### Assigned task:
Output only the entries, exactly as given, without the pictures.

[Dataset — start]

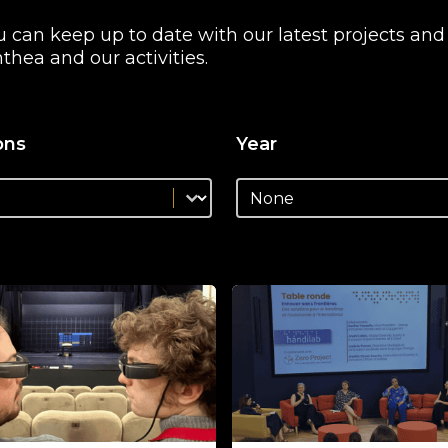
you can keep up to date with our latest projects an
thea and our activities.
ons
Year
lutions_facet
Select content
solutions_facet
News - Years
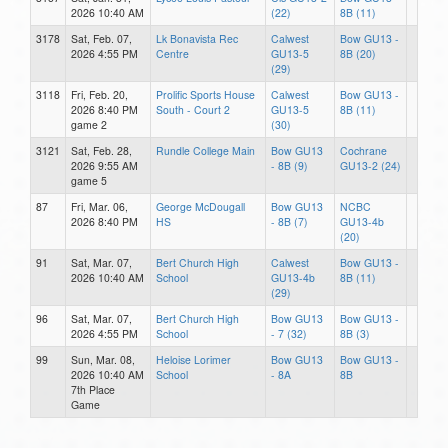
2026 10:40 AM
(22)
8B (11)
3178
Sat, Feb. 07,
Lk Bonavista Rec
Calwest
Bow GU13 -
2026 4:55 PM
Centre
GU13-5
8B (20)
(29)
3118
Fri, Feb. 20,
Prolific Sports House
Calwest
Bow GU13 -
2026 8:40 PM
South - Court 2
GU13-5
8B (11)
game 2
(30)
3121
Sat, Feb. 28,
Rundle College Main
Bow GU13
Cochrane
2026 9:55 AM
- 8B (9)
GU13-2 (24)
game 5
87
Fri, Mar. 06,
George McDougall
Bow GU13
NCBC
2026 8:40 PM
HS
- 8B (7)
GU13-4b
(20)
91
Sat, Mar. 07,
Bert Church High
Calwest
Bow GU13 -
2026 10:40 AM
School
GU13-4b
8B (11)
(29)
96
Sat, Mar. 07,
Bert Church High
Bow GU13
Bow GU13 -
2026 4:55 PM
School
- 7 (32)
8B (3)
99
Sun, Mar. 08,
Heloise Lorimer
Bow GU13
Bow GU13 -
2026 10:40 AM
School
- 8A
8B
7th Place
Game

[Dataset — finish]

### Final answer:
you can keep up to date with our latest projects an
thea and our activities.
ons
Year
lutions_facet
Select content
solutions_facet
News - Years
2026 10:40 AM
(22)
8B (11)
3178
Sat, Feb. 07,
Lk Bonavista Rec
Calwest
Bow GU13 -
2026 4:55 PM
Centre
GU13-5
8B (20)
(29)
3118
Fri, Feb. 20,
Prolific Sports House
Calwest
Bow GU13 -
2026 8:40 PM
South - Court 2
GU13-5
8B (11)
game 2
(30)
3121
Sat, Feb. 28,
Rundle College Main
Bow GU13
Cochrane
2026 9:55 AM
- 8B (9)
GU13-2 (24)
game 5
87
Fri, Mar. 06,
George McDougall
Bow GU13
NCBC
2026 8:40 PM
HS
- 8B (7)
GU13-4b
(20)
91
Sat, Mar. 07,
Bert Church High
Calwest
Bow GU13 -
2026 10:40 AM
School
GU13-4b
8B (11)
(29)
96
Sat, Mar. 07,
Bert Church High
Bow GU13
Bow GU13 -
2026 4:55 PM
School
- 7 (32)
8B (3)
99
Sun, Mar. 08,
Heloise Lorimer
Bow GU13
Bow GU13 -
2026 10:40 AM
School
- 8A
8B
7th Place
Game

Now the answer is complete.